This isn’t exactly breaking news since it happened some time last night (and had been rumoured since June 23), but Mike Komisarek is done in Toronto after being the first of the Toronto Maple Leafs’ compliance buy-outs. He had been playing the second half of the season with the Toronto Marlies after requesting to be sent down just so he could get some playing time.
Komisarek was that rare combination of a bad player tagged to a bad contract. He was due to make $3.5M this season, but will now have to settle with making $1.155-million over each of the next two years. His $4.5-million cap hit is erased from the books, but Komisarek is still paid out two-thirds of his contract over twice the remaining years.
The buy-out itself is just as disappointing as the player, actually. While I can say that there is no known universe that features Komisarek on a Leafs Stanley Cup-winning team, ultimately the a number of really poor decisions has totalled up the cap space saved by this buy-out. With better decision-making in the past, the Leafs could have saved this buy-out for next season and perhaps grabbed a good piece from the Philadelphia Flyers or Pittsburgh Penguins, two teams that are committing lots of money to lots of players.
Pension Plan Puppets has a post up that links to their past write-up on the day the Leafs signed Komisarek, where it was anticipated as a lousy signing, but Chemmy notes “was somehow worse than our expectations”. There’s always an impulse to blame a player that is well-paid and not producing, but why blame the Komisareks and Jeff FIngers of the world for signing outrageous sums of money when their management teams didn’t do due diligence?
It happens when teams overvalue certain traits and undervalue others. For the first portion of his time in Toronto, Brian Burke wanted the Leafs defensive corps to get big and mean. He acquired Komisarek, Dion Phaneuf, Garnet Exelby and François Beauchemin. Towards the end, he became a little more focused on getting defencemen that had some skating ability like Jake Gardiner, Cody Franson, and eventually drafting Morgan Rielly in the first round. Perhaps that’s a coincidence, but Komisarek’s spot on the roster served as a reminder for what happens when you give players with limited offensive ability long contracts.
That doesn’t mean “fire everybody in management”. Teams change, managers change, they adapt, they grow, and they learn from their mistakes. I think if Burke is ever a general manager in the NHL again, he won’t make another mistake like the Komisarek one, and despite his public defence of the contract when Komisarek failed to live up to expectations, he never seemed to take it too personally that Komisarek spent 16 games in the press box during Burke’s final two years in Toronto as a healthy scratch.

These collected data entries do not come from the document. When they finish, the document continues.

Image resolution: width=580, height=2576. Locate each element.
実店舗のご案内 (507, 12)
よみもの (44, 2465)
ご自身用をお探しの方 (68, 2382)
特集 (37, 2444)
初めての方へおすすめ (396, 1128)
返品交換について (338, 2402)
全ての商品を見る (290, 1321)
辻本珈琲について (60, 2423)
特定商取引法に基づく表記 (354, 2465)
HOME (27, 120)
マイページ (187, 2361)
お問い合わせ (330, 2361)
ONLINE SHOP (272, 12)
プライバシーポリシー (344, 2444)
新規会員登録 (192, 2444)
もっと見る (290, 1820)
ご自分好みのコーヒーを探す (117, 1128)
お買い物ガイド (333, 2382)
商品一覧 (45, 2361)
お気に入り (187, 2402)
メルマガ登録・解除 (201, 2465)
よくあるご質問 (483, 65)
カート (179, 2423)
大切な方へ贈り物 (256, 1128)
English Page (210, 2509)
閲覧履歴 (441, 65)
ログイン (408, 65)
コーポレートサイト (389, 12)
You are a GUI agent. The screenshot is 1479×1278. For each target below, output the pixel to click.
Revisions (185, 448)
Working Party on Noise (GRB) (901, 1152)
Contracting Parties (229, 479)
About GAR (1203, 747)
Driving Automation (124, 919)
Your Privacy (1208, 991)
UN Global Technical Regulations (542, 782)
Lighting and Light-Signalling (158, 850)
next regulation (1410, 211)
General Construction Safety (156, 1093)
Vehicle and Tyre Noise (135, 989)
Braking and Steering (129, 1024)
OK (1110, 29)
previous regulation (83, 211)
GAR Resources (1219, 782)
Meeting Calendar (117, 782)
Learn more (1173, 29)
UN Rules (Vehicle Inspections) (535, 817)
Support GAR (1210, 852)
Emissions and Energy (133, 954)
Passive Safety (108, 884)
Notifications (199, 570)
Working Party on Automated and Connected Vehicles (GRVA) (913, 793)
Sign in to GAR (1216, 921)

From a cap management perspective, the Leafs better have plans for this $4.5-million it opens without getting into the same problem. From a cap management perspective, there was an argument to be made that perhaps an additional amnesty buyout was more valuable to the Leafs to be exchanged for perhaps a good, young player next summer. Komisarek had just one year left on his deal, and his hit was managable, but it became less so after the addition of $2-million worth of mistakes by Dave Nonis.
In addition to the final year of cap hits on buyouts to Colby Armstrong and Darcy Tucker worth $1-million each, the Leafs are spending nearly $2-million on salaries to players that are no longer with the team (Matt Frattin, Ben Scrivens), Colton Orr, and whatever they pay Frazer McLaren. With the addition of tiny mistakes, the Leafs lose what will potentially be a valuable buy-out next summer, and while Komisarek remains a popular whipping boy, he is harmless when he is sitting on the bench of the Toronto Marlies.
According to CapGeek, the Maple Leafs have a little over $19-million in cap space, although there are still payouts to come to Jonathan Bernier, Carl Gunnarsson, Cody Franson, Nazem Kadri, Joe Colborne, and possibly Mark Fraser. As Mirtle notes, if the RFA signings come in a reasonable price, the Leafs would still have about $7-million in cap space to use on two wingers and a right-handed defenceman.
The second would have to come via trade, as the UFA pool for defencemen is very dry. What scares me is that with both cap space and the need for a winger, the Leafs will be in the running for David Clarkson, and while I don’t think that Clarkson is a bad player, I also don’t think he is a player worth comitting long term to, when he is essentially just a local Nik Kulemin, a player who is younger, cheaper, and probably better.